Depuis plus d’un an, les travailleurs de la santé ont été constamment «frappés par des décrets ministériels», a déclaré M. Bagley, citant notamment les vacances annulées et les heures supplémentaires obligatoires. Le leader syndical s’inquiète tout de même du taux de vaccination de ses membres. «Ce n’est pas seulement une affaire individuelle: c’est aussi un problème de santé et de sécurité.»

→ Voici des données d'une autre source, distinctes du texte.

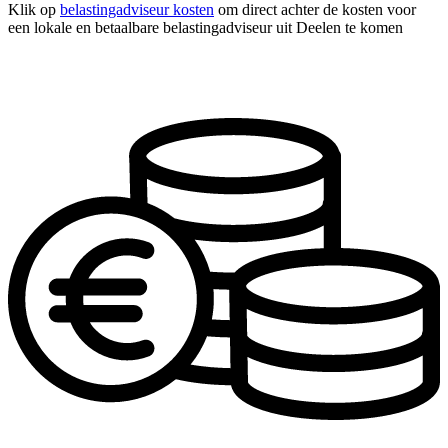
Klik op
belastingadviseur kosten
om direct achter de kosten voor
een lokale en betaalbare belastingadviseur uit Deelen te komen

La docteure Sharon Straus, gériatre et épidémiologiste clinique à l’hôpital St. Michel de Toronto, qui s’est penchée sur ces «hésitants à la vaccination», croit que les campagnes devraient jouer de la carotte plutôt que du bâton. «Comment pouvons−nous répondre aux questions et aux préoccupations des hésitants, afin qu’ils se sentent à l’aise pour se faire vacciner?», dit−elle. «Il faut trouver des façons d’apaiser leurs inquiétudes.»

Le syndicaliste Bagley croit qu’un certain nombre de facteurs ont pu conduire les travailleurs de la santé à ne pas se faire vacciner. Certains ont déjà attrapé la COVID−19, comme des milliers de travailleurs de la santé, et n’ont pas réalisé qu’ils avaient également besoin de se faire vacciner, suggère−t−il. D’autres étaient malades, à la maison, avec la COVID−19, ou en isolement préventif lorsque leur tour est venu en milieu de travail.

M. Bagley rappelle que le gouvernement a récemment recommencé à vacciner les travailleurs de la santé sur leur lieu de travail, avec des résultats positifs. «L’accessibilité aide certainement à s’assurer que les gens se font vacciner.»

 

Pour voyager, pour les proches

Une femme qui travaille comme préposée dans un CHSLD de Montréal a raconté son histoire à La Presse Canadienne à la condition qu’elle ne soit pas identifiée, parce qu’elle n’était pas autorisée à parler aux médias. Elle a dit qu’elle avait reçu le vaccin il y a deux semaines parce qu’elle souhaitait voyager à l’avenir et qu’elle pensait qu’une preuve de vaccination serait alors nécessaire. Et ça aiderait également certains membres de sa famille à se sentir en sécurité, a−t−elle ajouté.

Mais elle ne s’était pas fait vacciner plus tôt, parce qu’elle s’inquiétait des effets secondaires, a−t−elle admis mardi. La direction de son CHSLD l’encourageait à le faire, mais elle admet que répondre aux préoccupations patronales n’avait pas joué un rôle majeur dans sa décision.

Ève Dubé, chercheuse à l’Institut de santé publique du Québec, s’attend à voir plus d’hésitations à mesure que l’on arrivera vers les plus jeunes dans la liste de priorisation — les personnes âgées sont plus portées à se faire vacciner en général, expliquait−elle en entrevue lundi. «Les jeunes générations sont moins familières avec ces maladies que l’on peut prévenir grâce à la vaccination — la polio, par exemple.»

Il reste que l’hésitation à l’égard des vaccins semble en baisse marquée dans la population générale au Québec. Un sondage publié mardi par l’Institut de santé publique indique que 10% des Québécois hésitent aujourd’hui à se faire vacciner; c’était 20% avant la pandémie.